FWIW, I think it’s very inappropriate to not give +1s to your bridal party to begin with.
Post # 3
I think bridal parties should have plus ones, BUT your friend has made it clear that she’s not allowing it for hers. It would be rude to bring your boyfriend along at this point. Even though you friend was rude first by now allowing you a plus on, it’s not your place to determine who can be invited since your family is not coming.
Post # 4
I don’t understand not giving +1s. In general, but particularly to someone in the wedding party. We gave all of our adult guests +1s, even those not in a relationship who may choose to bring a date. I get that there are budgets to consider, but I’d rather cut back in other areas rather than deny someone else an invite for their partner.

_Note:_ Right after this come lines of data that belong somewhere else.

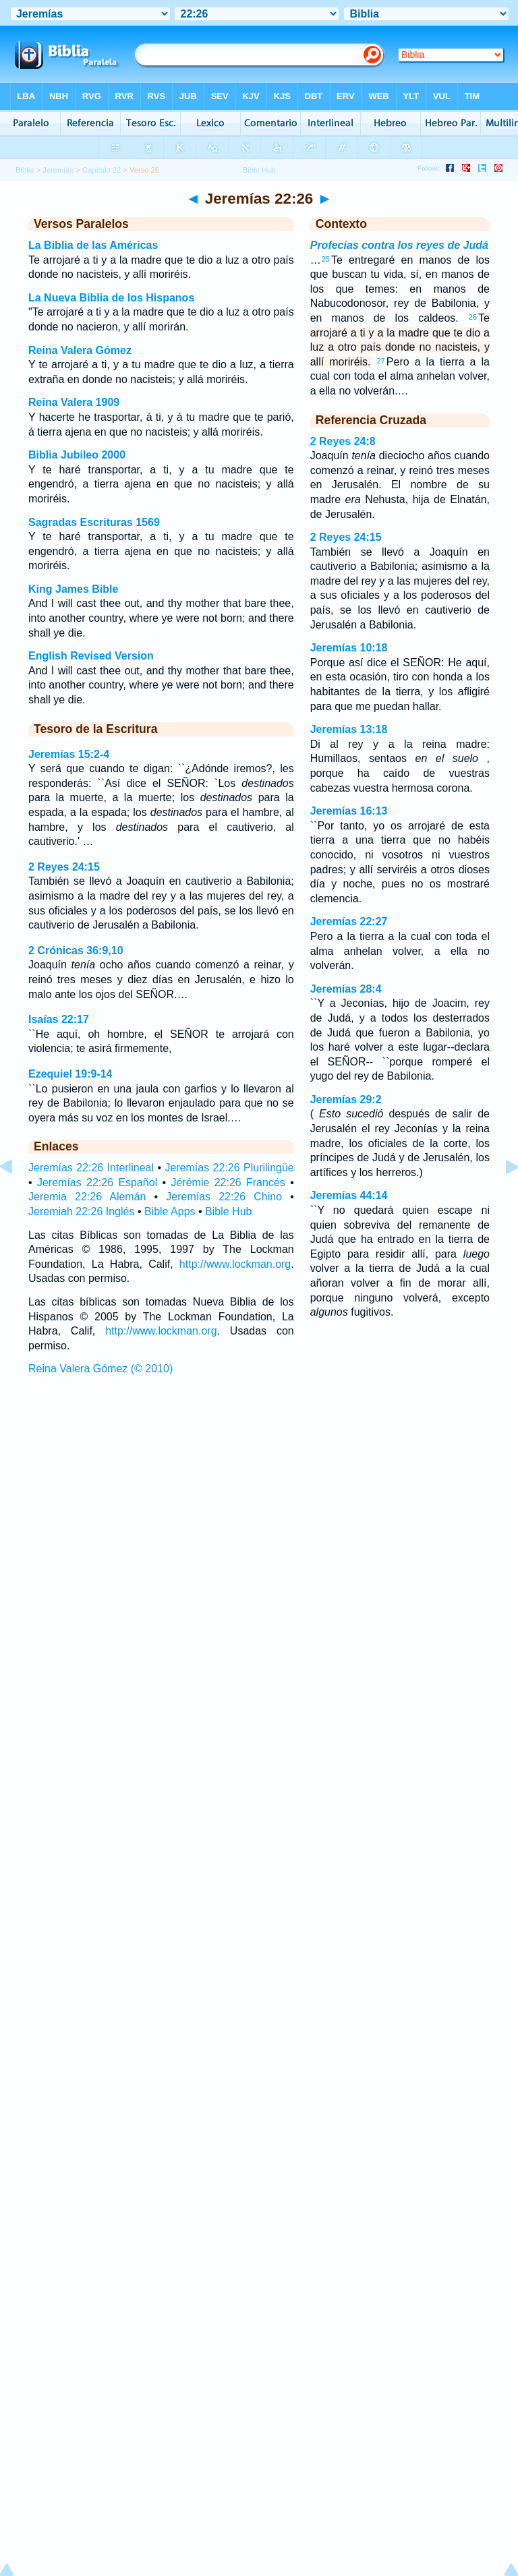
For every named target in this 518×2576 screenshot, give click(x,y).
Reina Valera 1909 (73, 402)
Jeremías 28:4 (346, 989)
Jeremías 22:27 (349, 921)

You could talk to the bride and ask- but one question though: will you be sitting at a head table? If so, wouldn’t this leave your boyfriend sitting on his own with strangers?
Post # 5
It would be generous of her to invite your boyfriend but very rude of you to ask, unless you are living together or engaged and they are unaware. A long term, mature social unit should be invited together, but there can be some gray areas.
Post # 6
throwawaycanada : I understand your concern, but even if they allowed your boyfriend to attend he would likely be hanging out by himself the majority of the time. I’ve been in 3 weddings, and between pictures, helping the bride get ready, etc I didn’t have a ton of free time. You’ll also likely be seated with the bridal party for dinner and your boyfriend would not be able to sit with you. Honestly, I would just drop it since you already agreed to no plus one and make an effort to get to know the other guests, you’ll be spending a decent amount of time with the bridal party- it shouldn’t be that awkward.
Post # 7
IMO, everyone gets a plus one. At least they did for our wedding…
Post # 8
Thanks everyone, I won’t ask her, since I did agree to it in the first place.
Post # 9
I personally think if you are dating someone for 6 months you get a plus one. But I would talk to the bride. She may still say no because she can’t really say yes to your bf and no to the other girls. But it’s worth a shot.